Search by color
I will explain how search by color works.
Some features I think should be highlighted, like none of my known galleries has this feature.
- Search by multiple colors at the same time.
- Single color can be appended more than one time. That way we can decrease of increase one color density. See Black color is three times more than white
- Search by keyword including color weighting. This search combination uses only sphinx and does not relay on mysql database. I will explain later how this was reached.
- Search by similar colors density images, it just searches of other images with relevant colors density.

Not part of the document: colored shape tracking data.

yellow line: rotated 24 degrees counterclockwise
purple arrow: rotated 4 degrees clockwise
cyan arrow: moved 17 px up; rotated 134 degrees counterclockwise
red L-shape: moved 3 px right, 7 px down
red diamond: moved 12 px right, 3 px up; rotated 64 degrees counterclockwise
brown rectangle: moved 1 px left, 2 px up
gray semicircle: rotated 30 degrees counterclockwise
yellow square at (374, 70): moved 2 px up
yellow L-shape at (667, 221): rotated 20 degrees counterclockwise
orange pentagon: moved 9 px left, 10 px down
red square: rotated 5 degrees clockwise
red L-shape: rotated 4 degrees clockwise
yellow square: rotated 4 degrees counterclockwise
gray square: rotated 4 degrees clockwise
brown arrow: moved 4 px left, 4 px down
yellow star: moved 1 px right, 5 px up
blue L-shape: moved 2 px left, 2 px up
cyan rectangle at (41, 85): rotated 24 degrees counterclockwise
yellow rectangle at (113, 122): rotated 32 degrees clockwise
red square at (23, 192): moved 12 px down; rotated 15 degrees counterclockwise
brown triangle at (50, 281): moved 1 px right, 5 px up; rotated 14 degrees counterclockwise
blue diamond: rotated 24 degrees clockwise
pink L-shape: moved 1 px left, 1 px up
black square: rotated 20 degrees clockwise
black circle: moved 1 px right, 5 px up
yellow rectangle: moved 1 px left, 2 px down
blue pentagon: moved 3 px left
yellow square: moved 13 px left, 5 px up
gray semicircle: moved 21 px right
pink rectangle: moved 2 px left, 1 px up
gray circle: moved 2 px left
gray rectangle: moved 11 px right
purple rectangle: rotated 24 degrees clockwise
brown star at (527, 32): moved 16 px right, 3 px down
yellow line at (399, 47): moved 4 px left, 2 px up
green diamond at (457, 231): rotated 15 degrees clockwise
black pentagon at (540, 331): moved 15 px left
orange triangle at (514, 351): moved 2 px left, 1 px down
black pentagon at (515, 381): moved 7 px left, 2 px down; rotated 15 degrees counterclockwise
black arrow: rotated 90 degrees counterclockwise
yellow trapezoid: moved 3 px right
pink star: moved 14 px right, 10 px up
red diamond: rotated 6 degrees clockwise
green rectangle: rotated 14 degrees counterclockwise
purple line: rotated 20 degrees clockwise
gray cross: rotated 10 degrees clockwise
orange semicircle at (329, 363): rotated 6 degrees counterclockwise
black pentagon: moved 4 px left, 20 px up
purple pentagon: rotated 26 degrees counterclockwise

- Search mode features include and exclude modes. You want images with yellow color (include), but do not want that they had black color (exclude). Example (screenshots must have green color, but also do not have black color):http://pixwebs.com/gallery/color/(color)/116/(ncolor)/120
Search by color algorithm is based on information found at:
Also regarding search by color functionaly few new settings are presented in settings file
'color_search' => array ( 'search_enabled' => true, 'delay_index' => false, 'memory_table' => false, 'minimum_color_match' => 25, 'maximum_filters' => 8, 'color_indexer_external' => false, 'color_indexer_path' => './bin/color_indexer/color_indexer', 'delay_index_portion' => 1000, 'max_matches' => 1000, 'database_handler' => true, 'extended_search' => false, 'inside_width' => 68, 'inside_height' => 68, 'roi_form' => 'rectangle' ),
- search_enabled - this variable disables or enables search by color. Second one actives delay color indexing. Because color indexins is CPU and Mysql intesive application it can be done by main gallery cronjob in background process.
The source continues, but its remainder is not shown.